## TASK DESCRIPTION
Pictures excluded, copy every record that follows exactly as it appears.

[Collected data]
= = = = = = =
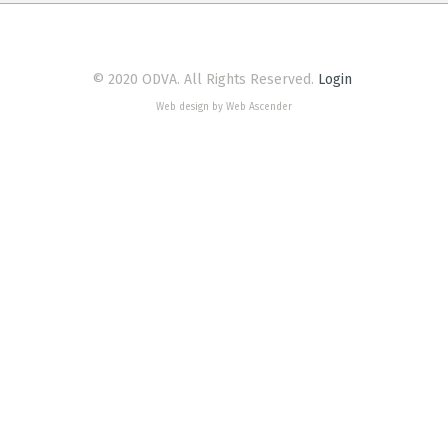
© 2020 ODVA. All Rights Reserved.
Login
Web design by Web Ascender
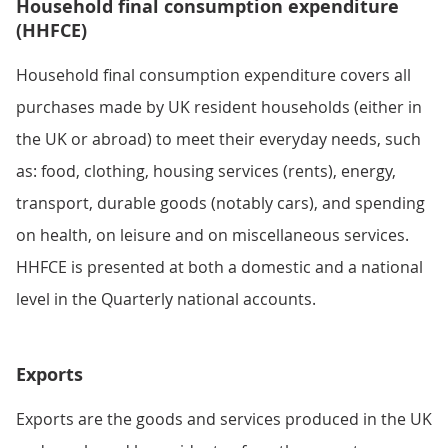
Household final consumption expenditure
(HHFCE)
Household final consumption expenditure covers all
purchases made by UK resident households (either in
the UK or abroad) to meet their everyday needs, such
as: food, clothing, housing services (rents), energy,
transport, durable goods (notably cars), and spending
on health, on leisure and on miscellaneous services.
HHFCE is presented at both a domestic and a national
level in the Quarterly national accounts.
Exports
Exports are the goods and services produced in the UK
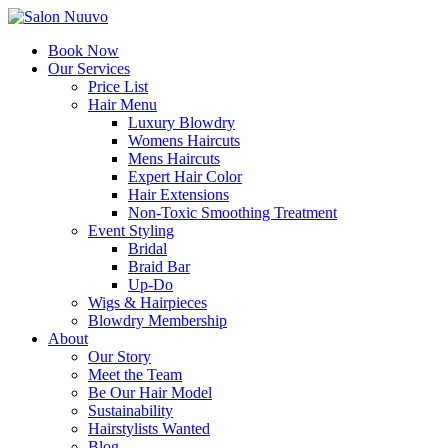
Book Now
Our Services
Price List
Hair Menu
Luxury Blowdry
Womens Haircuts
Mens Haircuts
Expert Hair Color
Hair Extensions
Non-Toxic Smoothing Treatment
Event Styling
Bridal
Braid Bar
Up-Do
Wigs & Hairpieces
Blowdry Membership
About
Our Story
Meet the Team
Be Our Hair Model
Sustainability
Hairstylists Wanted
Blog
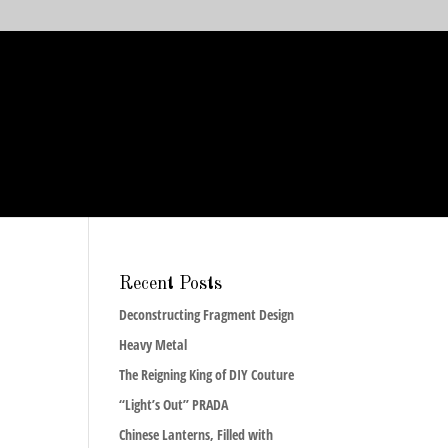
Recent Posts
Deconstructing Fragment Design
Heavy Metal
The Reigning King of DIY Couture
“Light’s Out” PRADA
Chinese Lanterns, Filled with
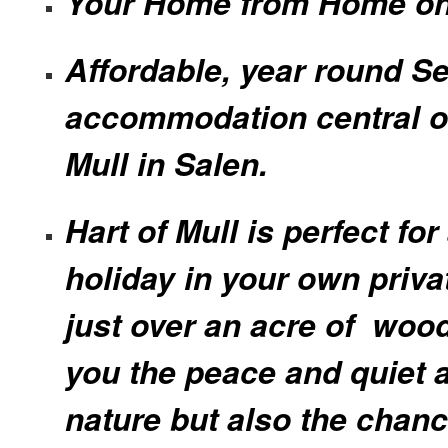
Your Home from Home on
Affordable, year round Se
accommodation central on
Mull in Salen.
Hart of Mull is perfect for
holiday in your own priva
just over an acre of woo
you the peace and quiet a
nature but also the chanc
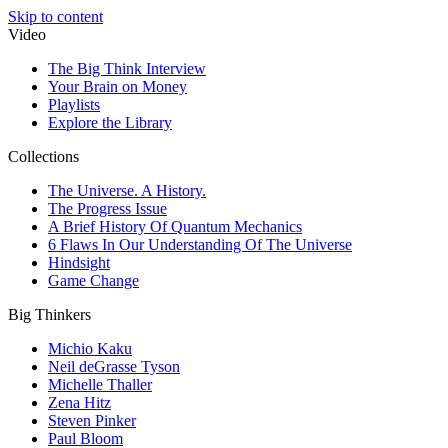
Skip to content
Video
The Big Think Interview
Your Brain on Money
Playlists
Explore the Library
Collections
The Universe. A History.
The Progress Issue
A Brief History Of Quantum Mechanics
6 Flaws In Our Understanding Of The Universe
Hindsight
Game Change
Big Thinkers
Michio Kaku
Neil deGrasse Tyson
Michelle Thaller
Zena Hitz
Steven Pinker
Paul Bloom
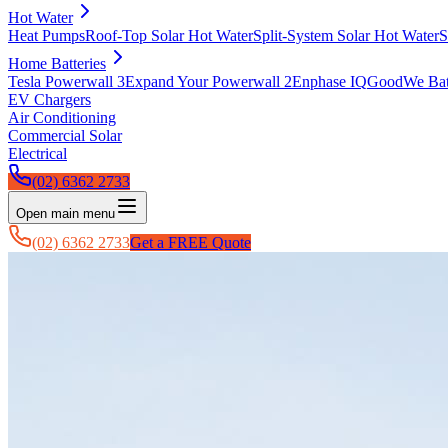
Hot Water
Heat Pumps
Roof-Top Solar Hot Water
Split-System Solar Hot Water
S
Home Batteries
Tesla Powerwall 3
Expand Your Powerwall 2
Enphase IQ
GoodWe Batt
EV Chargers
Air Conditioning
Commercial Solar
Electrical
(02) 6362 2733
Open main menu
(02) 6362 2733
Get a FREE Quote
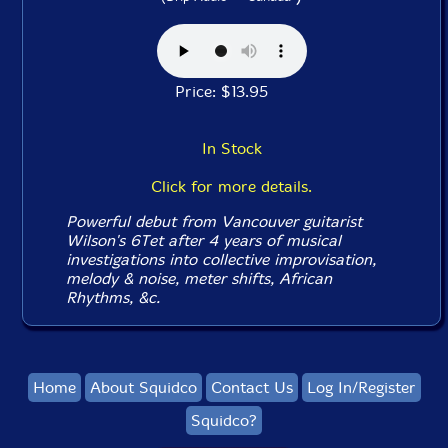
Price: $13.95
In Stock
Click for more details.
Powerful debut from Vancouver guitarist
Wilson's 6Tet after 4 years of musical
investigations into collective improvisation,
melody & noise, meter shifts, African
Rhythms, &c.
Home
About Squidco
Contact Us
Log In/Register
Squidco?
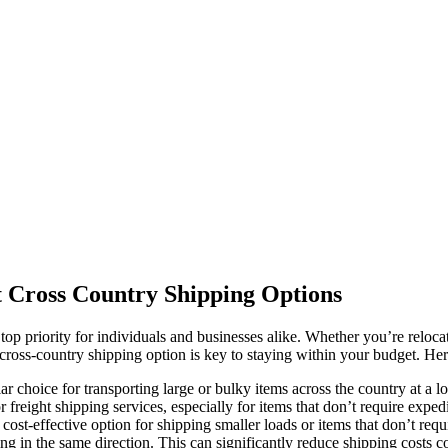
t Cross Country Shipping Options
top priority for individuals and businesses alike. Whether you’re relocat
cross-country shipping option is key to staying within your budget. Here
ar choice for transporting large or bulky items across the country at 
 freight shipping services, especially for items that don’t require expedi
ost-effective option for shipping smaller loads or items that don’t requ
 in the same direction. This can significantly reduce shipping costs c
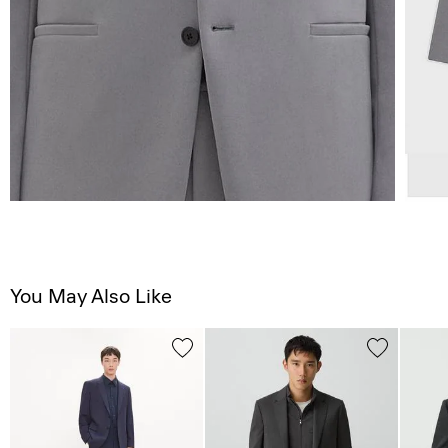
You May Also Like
= = = = = = =
## RESPONSE BOX
© 2020 ODVA. All Rights Reserved.
Login
Web design by Web Ascender
Household final consumption expenditure
(HHFCE)
Household final consumption expenditure covers all
purchases made by UK resident households (either in
the UK or abroad) to meet their everyday needs, such
as: food, clothing, housing services (rents), energy,
transport, durable goods (notably cars), and spending
on health, on leisure and on miscellaneous services.
HHFCE is presented at both a domestic and a national
level in the Quarterly national accounts.
Exports
Exports are the goods and services produced in the UK
Book Now
Our Services
Price List
Hair Menu
Luxury Blowdry
Womens Haircuts
Mens Haircuts
Expert Hair Color
Hair Extensions
Non-Toxic Smoothing Treatment
Event Styling
Bridal
Braid Bar
Up-Do
Wigs & Hairpieces
Blowdry Membership
About
Our Story
Meet the Team
Be Our Hair Model
Sustainability
Hairstylists Wanted
Blog
Recent Posts
Deconstructing Fragment Design
Heavy Metal
The Reigning King of DIY Couture
“Light’s Out” PRADA
Chinese Lanterns, Filled with
Your Home from Home on
Affordable, year round Se
accommodation central on
Mull in Salen.
Hart of Mull is perfect for
holiday in your own priva
just over an acre of woo
you the peace and quiet a
nature but also the chanc
Skip to content
Video
The Big Think Interview
Your Brain on Money
Playlists
Explore the Library
Collections
The Universe. A History.
The Progress Issue
A Brief History Of Quantum Mechanics
6 Flaws In Our Understanding Of The Universe
Hindsight
Game Change
Big Thinkers
Michio Kaku
Neil deGrasse Tyson
Michelle Thaller
Zena Hitz
Steven Pinker
Paul Bloom
Hot Water
Heat Pumps
Roof-Top Solar Hot Water
Split-System Solar Hot Water
S
Home Batteries
Tesla Powerwall 3
Expand Your Powerwall 2
Enphase IQ
GoodWe Batt
EV Chargers
Air Conditioning
Commercial Solar
Electrical
(02) 6362 2733
Open main menu
(02) 6362 2733
Get a FREE Quote
Price: $13.95
In Stock
Click for more details.
Powerful debut from Vancouver guitarist
Wilson's 6Tet after 4 years of musical
investigations into collective improvisation,
melody & noise, meter shifts, African
Rhythms, &c.
Home
About Squidco
Contact Us
Log In/Register
Squidco?
t Cross Country Shipping Options
top priority for individuals and businesses alike. Whether you’re relocat
cross-country shipping option is key to staying within your budget. Here
ar choice for transporting large or bulky items across the country at 
 freight shipping services, especially for items that don’t require expedi
ost-effective option for shipping smaller loads or items that don’t requ
 in the same direction. This can significantly reduce shipping costs c
You May Also Like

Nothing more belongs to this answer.